- Opening Delimiter -

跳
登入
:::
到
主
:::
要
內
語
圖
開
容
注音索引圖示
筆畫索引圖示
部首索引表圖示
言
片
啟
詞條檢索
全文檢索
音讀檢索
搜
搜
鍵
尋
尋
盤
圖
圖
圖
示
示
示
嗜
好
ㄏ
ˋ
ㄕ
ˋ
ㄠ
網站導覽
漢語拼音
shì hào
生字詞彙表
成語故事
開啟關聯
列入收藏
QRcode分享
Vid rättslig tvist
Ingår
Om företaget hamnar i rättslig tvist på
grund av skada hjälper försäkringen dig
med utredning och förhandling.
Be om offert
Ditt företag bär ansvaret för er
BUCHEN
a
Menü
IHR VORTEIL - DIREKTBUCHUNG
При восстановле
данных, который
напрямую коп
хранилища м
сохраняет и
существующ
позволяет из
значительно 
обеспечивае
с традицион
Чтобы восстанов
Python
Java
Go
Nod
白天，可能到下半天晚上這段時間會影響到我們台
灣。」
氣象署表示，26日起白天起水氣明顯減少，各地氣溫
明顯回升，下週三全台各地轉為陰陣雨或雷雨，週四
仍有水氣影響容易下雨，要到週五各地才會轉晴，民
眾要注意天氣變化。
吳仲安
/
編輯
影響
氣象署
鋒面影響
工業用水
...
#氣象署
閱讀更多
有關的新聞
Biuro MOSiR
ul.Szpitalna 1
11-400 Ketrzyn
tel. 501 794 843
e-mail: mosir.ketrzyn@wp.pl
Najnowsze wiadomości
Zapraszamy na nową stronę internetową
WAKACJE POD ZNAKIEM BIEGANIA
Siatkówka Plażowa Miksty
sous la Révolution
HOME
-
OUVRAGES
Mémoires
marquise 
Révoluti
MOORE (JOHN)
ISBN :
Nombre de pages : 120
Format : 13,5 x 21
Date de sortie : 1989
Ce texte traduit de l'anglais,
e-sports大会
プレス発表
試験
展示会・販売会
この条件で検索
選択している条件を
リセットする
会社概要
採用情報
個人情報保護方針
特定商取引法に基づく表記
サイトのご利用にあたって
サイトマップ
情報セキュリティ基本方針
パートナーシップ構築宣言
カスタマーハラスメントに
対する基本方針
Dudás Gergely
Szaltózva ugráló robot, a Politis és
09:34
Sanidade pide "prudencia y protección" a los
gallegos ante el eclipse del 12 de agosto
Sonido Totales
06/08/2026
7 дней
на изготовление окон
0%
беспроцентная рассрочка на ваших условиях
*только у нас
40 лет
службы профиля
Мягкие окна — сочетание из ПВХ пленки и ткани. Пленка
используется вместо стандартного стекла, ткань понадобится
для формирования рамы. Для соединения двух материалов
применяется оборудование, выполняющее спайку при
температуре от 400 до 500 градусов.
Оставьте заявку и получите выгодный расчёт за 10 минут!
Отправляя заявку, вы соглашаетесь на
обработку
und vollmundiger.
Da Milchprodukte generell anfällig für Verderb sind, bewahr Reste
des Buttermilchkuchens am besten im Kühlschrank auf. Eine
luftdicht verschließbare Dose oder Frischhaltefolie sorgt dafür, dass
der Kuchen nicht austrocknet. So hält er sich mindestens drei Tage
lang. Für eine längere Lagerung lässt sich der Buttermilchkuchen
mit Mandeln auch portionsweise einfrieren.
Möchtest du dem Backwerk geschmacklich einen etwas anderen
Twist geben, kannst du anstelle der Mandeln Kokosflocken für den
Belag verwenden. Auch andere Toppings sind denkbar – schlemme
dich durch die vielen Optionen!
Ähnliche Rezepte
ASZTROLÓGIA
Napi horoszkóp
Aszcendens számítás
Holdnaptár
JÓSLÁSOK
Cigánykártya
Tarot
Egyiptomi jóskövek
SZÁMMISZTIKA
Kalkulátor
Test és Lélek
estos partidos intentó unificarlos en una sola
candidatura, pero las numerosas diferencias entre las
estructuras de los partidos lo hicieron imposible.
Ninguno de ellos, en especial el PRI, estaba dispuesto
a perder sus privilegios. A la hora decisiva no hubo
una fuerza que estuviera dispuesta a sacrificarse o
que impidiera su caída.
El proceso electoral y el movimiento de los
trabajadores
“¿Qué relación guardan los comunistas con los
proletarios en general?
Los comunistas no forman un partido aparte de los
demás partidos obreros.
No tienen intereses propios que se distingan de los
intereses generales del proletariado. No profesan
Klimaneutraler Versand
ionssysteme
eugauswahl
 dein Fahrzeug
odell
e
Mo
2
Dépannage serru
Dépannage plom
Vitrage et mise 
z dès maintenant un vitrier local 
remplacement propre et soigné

- Closing Delimiter -

Try it
Working from the listing above, pick out every line that has "intereses" and copy it.

Output
No tienen intereses propios que se distingan de los
intereses generales del proletariado. No profesan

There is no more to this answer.